The consequence of this is that the AS/400's failover recovery time can be up to a few hours if the application data is in a sufficiently confused state. Other examples of share-nothing clusters, such as Windows NT and Windows 2000, have a failover recovery time ranging from a few seconds up to a minute.

This has been a brief introduction to the vast subject area of clustering and a look at some of the advantages and disadvantages of DLM and share-nothing approaches to cluster database correctness and management. The AS/400's architecture lends itself readily to the share-nothing cluster model, and IBM has used existing technologies to leverage their new cluster offering. Going forward, IBM makes no secret of the fact that ISVs must prepare their AS/400 software for the AS/400 cluster age.

There's no universal formula that will ensure that an application that functions correctly on a single AS/400 will also function in a cluster of AS/400s. Furthermore, IBM does not provide fundamental capabilities, such as disk shadowing (mirroring) for the AS/400 cluster. While it's probably acceptable for small-volume applications to use the third-party data mirroring devices, it's far too inefficient to mirror all the contents of a volume using those techniques. An operating system level disk-shadowing device is badly needed in this product space.

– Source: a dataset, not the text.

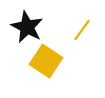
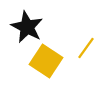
yellow line: moved 4 px right, 18 px down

A final word of advice-while the prospect of gaining higher availability in an AS/400 environment may appear relatively simple, it's not. If your enterprise is considering using the clustering capabilities in V4R4, you should:

1. Start with a clear understanding of which enterprise-essential applications are AS/400 cluster-compliant and which are not.
2. Understand how AS/400 clusters are held together and how they're managed-and in great detail. Understand, for example, how to define and control failover ordering and how to control failback (what happens when the original node returns to service after a failure).
3. Understand which, if any, of the business partner products you may require and gain a clear understanding of the software and hardware costs.

Keith Walls is the senior consulting architect for Network Trust International and specializes in operating system performance and technology.